Interesting. Thanks for pointing out. I got myself some 20's!


----------



## Nevermore (Mar 26, 2007)

Thanks for this! I just got an Aquaclear 70 for $28.99!

Also, if you use these coupon codes you can save another $5.

11318418
1131/8421
1136/8421
1130/8422
3100/4001

These have been in use for awhile so some may be expired but I used 1136/8421 with my order and it worked.


----------



## NeonFlux (May 15, 2008)

Nevermore said:


> Thanks for this! I just got an Aquaclear 70 for $28.99!
> 
> Also, if you use these coupon codes you can save another $5.
> 
> ...


Oh darn!!!! You shouldve mentioned it sooner! >_< Oh well


----------



## JanS (Apr 14, 2004)

Thanks for the tips everyone!
I order so much from them with the fish, dogs, parrot, wild birds, etc. that I should own stock in the company, so every little bit helps.


----------



## Fortuna Wolf (Feb 3, 2007)

Awesome! Thanks. I just picked up a AQ20. They're awfully nice, I should pick up another 2 and swap them out for my other filters.


----------



## Ravenous (Aug 18, 2008)

The code also seems to work on eheim canister filters... $10 off

Also big discounts on filstar canister filters such as $45 off the xp2.


----------



## epicfish (Sep 11, 2006)

Ravenous said:


> The code also seems to work on eheim canister filters... $10 off
> 
> Also big discounts on filstar canister filters such as $45 off the xp2.
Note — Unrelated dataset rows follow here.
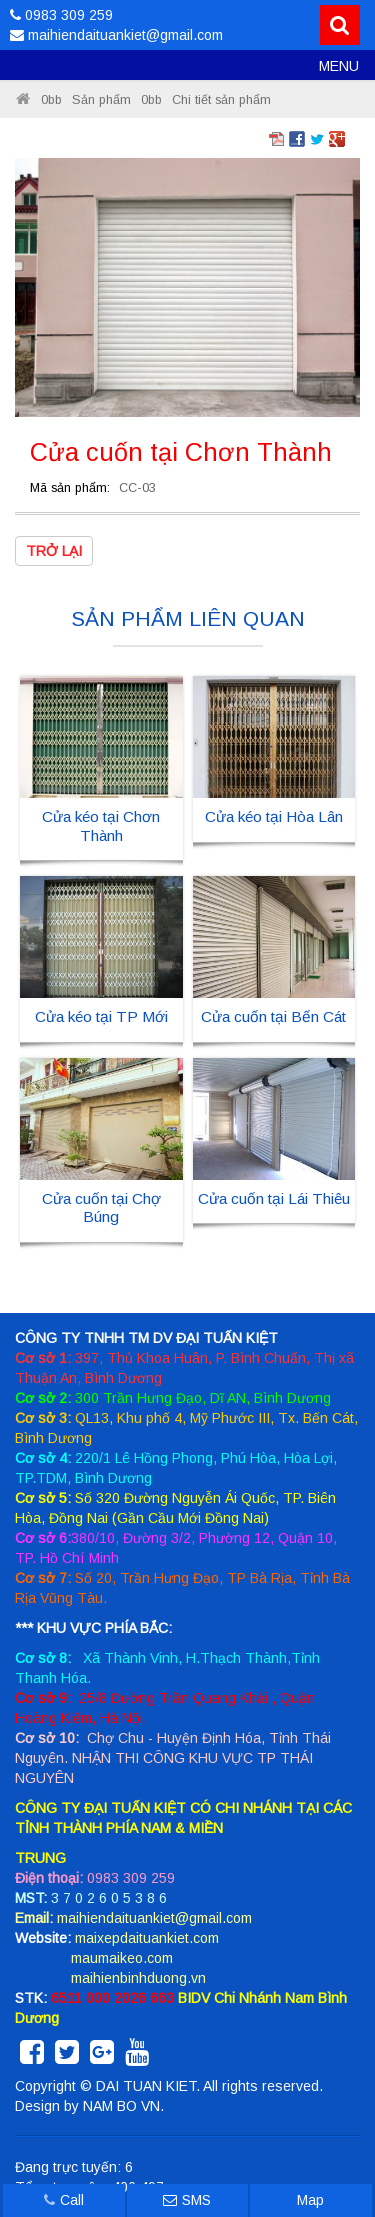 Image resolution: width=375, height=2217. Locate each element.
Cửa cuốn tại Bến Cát (273, 1016)
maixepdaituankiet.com (147, 1938)
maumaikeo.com (122, 1958)
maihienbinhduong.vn (138, 1978)
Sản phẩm (101, 100)
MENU (339, 66)
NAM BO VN (121, 2106)
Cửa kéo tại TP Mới (101, 1016)
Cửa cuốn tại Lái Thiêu (274, 1198)
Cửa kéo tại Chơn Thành (101, 825)
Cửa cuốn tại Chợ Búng (101, 1207)
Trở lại (54, 551)
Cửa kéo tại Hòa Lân (274, 816)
Yikes! That's some crazy savings...get BigAls to beat it plus 10%.


----------



## Ravenous (Aug 18, 2008)

An xp2 for 80 some odd dollars(big Als after 10% pricematch) wouldn't be half bad, if I weren't going to vegas next week I would jump on it.


----------



## epicfish (Sep 11, 2006)

Ravenous said:


> An xp2 for 80 some odd dollars(big Als after 10% pricematch) wouldn't be half bad, if I weren't going to vegas next week I would jump on it.


You know, if you win, you could come back and buy two of them. One for me, one for you.


----------



## bpimm (Jun 12, 2006)

Code doesn't work anymore they caught on.. Damn I didn't order quick enough.

This message comes up

We apologize for the inconvenience, but the catalog code you have entered for this item is from 2007 or prior. That pricing is no longer valid.


----------



## JanS (Apr 14, 2004)

Darn, I didn't act fast enough.....


----------



## Ravenous (Aug 18, 2008)

Drat... oh well I guess I had better win even more now


----------